10 major rivers of Asia, which include the 3 mentioned above, have their points of origin in the Himalayas. These 3 major rivers of the country provide fresh water to 130 crore people, which includes a large population of north India. Out of the people facing water-related problems, 80 percent are in Asia, especially in India, Pakistan, and China. As per the CSE’s State of Environment Report 2023, in 2031, the average annual per capita availability of water in India will come down to 1367 cubic metre, which was 3000-4000 in 1950, and is continuously reducing since then.

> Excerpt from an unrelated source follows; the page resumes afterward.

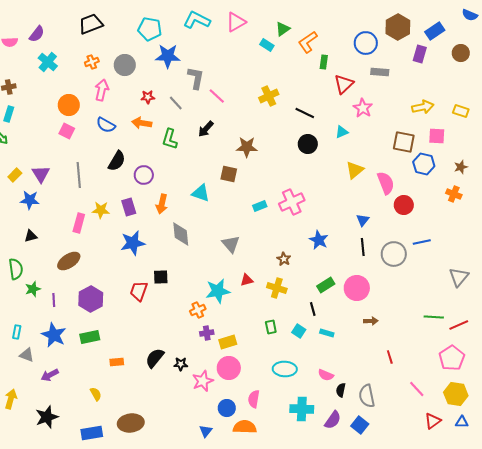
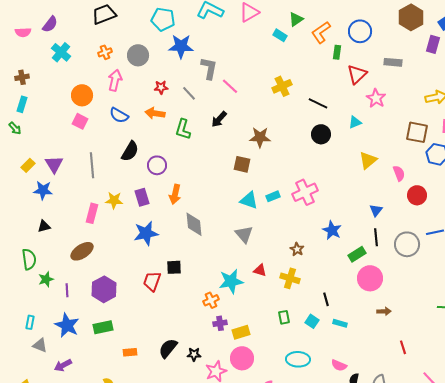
blue circle: (366, 43) -> (360, 31), moved
pink semicircle: (386, 183) -> (399, 173), size x0.7
cyan triangle: (201, 193) -> (249, 200), moved
red triangle: (247, 280) -> (260, 270), turned 32
green rectangle: (326, 285) -> (357, 254), moved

And while the availability of water in decreasing, the consumption of the same is going up. The CSE report says that while in 2017, where the requirement of water was 1100 billion cubic metre, it will increase to 1447 cubic metre in 2050. An additional 200 cubic metre of water will be required for agriculture. Further according to the CSE report, the water basin of the Ganga-Brahmaputra-Meghna River systems is 43 percent of the total river water basin of the country. And therefore, the reduction of their water levels can create a serious water crisis in India.
India is home to 17.74 percent of the world’s population, while it has only 4.5 percent of the fresh water sources.
The 2500 KM-long Ganga is one of the country’s major and most pious rivers. Around 40 crore people from across a number of states are dependent on this river. Ganga is fed by the Gangotri Glacier, but in 87 years, 2.75 KM out of the 30 KM glacier have melted away. There are 9575 glaciers in the Indian Himalayan region, out of which 968 glaciers are in Uttarakhand alone. There is another risk if the glaciers melt rapidly- severe floods can hit India, Pakistan, and China.
All across the globe, 2-3 billion people face the shortage of water for a month every year, and by 2050, half of the world’s population, that is around 1.7 to 2.4 billion people, will fall prey to water crisis. Back in 2016, such crisis was being faced by 93 crore people or by 1/3rd of the urban population of the world. Currently, 2 billion people do not have access to clean potable water, and 3.6 billion people do not have cleanliness facilities.